My father often told me that a soft answer would turn away wrath. As a young woman I took his words to heart, tried to lull my stepmother with agreeableness, dull the edge of her taunts with a soft reply. I went cheerfully about my chores and smiled till my teeth ached when she had me do her daughter, Cass’s, work too. I pretended that it didn’t burn at my gut to see mother and daughter smirking as I scrubbed. I always tried to be pleasant, and so of course I was pleasant when Cass and I met the old woman while we were shopping that day. She was thirsty, she said, so I fetched her the drink of water, although she seemed spry enough to run her own errands. Cass told her as much, scorn in her voice as she derided my instant obedience.
Sometimes I wonder whether that old woman wasn’t having a cruel game with both of us, my sister and me. I got a blessing in return for a kind word, Cassie a curse as payment for a harsh one. That’s how it seemed then, but did the old lady know that I would come to fear attention almost as much as Cass feared slithering things?

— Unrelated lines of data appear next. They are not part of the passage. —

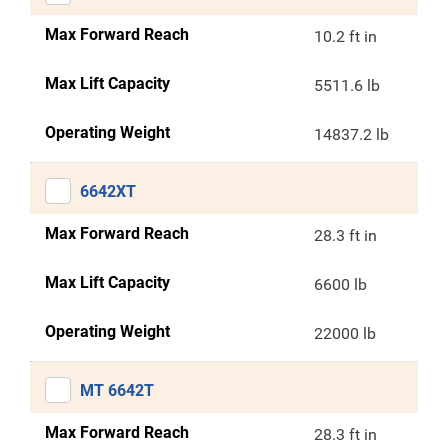
Max Forward Reach
10.2 ft in
Max Lift Capacity
5511.6 lb
Operating Weight
14837.2 lb
6642XT
Max Forward Reach
28.3 ft in
Max Lift Capacity
6600 lb
Operating Weight
22000 lb
MT 6642T
Max Forward Reach
28.3 ft in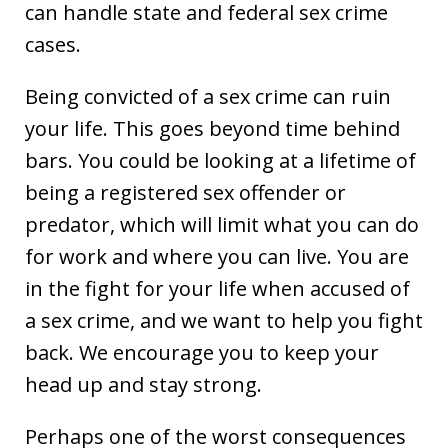
can handle state and federal sex crime
cases.
Being convicted of a sex crime can ruin
your life. This goes beyond time behind
bars. You could be looking at a lifetime of
being a registered sex offender or
predator, which will limit what you can do
for work and where you can live. You are
in the fight for your life when accused of
a sex crime, and we want to help you fight
back. We encourage you to keep your
head up and stay strong.
Perhaps one of the worst consequences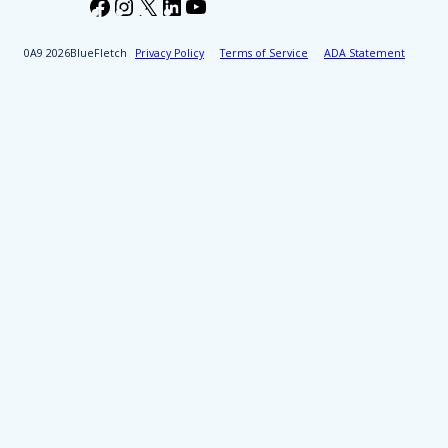
Facebook
Instagram
X
LinkedIn
YouTube
2026
BlueFletch
Privacy Policy
Terms of Service
ADA Statement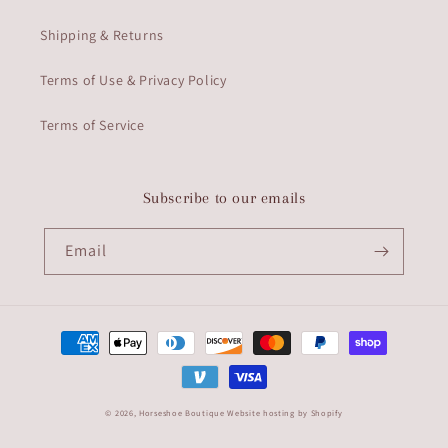
Shipping & Returns
Terms of Use & Privacy Policy
Terms of Service
Subscribe to our emails
Email
Payment
methods
© 2026,
Horseshoe Boutique
Website hosting by Shopify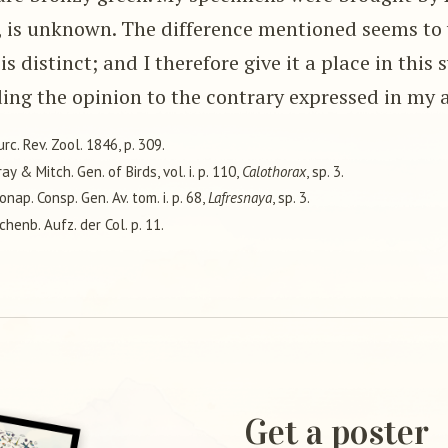
, is unknown. The difference mentioned seems to 
is distinct; and I therefore give it a place in this 
ing the opinion to the contrary expressed in my 
urc. Rev. Zool. 1846, p. 309.
ray & Mitch. Gen. of Birds, vol. i. p. 110,
Calothorax
, sp. 3.
Bonap. Consp. Gen. Av. tom. i. p. 68,
Lafresnaya
, sp. 3.
ichenb. Aufz. der Col. p. 11.
Get a poster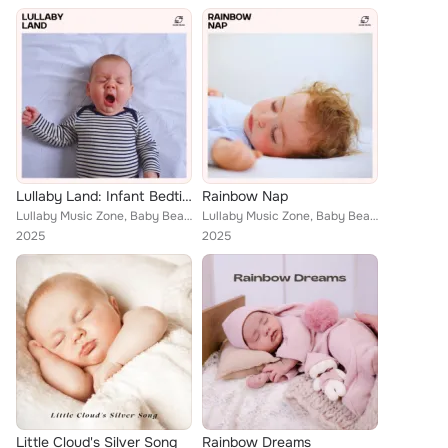
Lullaby Land: Infant Bedtime Lullabies
Rainbow Nap
Lullaby Music Zone, Baby Bears, Baby Sweet Dream, Bedtime Lullaby Collection
Lullaby Music Zone, Baby Bears, Baby Sweet Dream, Bedtime Lullaby Collection
2025
2025
Little Cloud's Silver Song
Rainbow Dreams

I believe I would rather taste the muscled length and cool scales of a snake in my mouth, sliding headfirst from my lips, than look once more into the greedy gaze of my banker when I bring him another shoebox crammed with jeweled phrases, silver sentences, and the rare pearl of laughter.
Jude used to make a game of surprising different sounds from me, to see what wealth would leap from my mouth. He was playful then, and kind, the husband who rescued me from my stepmother’s greed and wrath. My father’s eyes were sad when we drove away, but he only waved.
Jude could make me smile, but he preferred it when I laughed out loud, raining him with wealth. A game of tickle would summon strings of pearls that gleamed as they fell at our feet. Once, a pinch on my bottom rewarded him with a turquoise nugget. He had it strung on a leather thong, which he wore around his neck.
But it was the cries and groans of our lovemaking that he liked best. He would stroke and tongue me for hours, lick and kiss me where I enjoyed it most, thrust into me deeper with each wail of pleasure until, covered in the fragrance of crushed lily petals, we had no strength for more. Afterward he would collect sapphires and jade, silver love knots and gold doubloons, from the folds of the sheets. “I don’t even need to bring you flowers,” he would joke. “You speak better blossoms for yourself than I can ever buy.”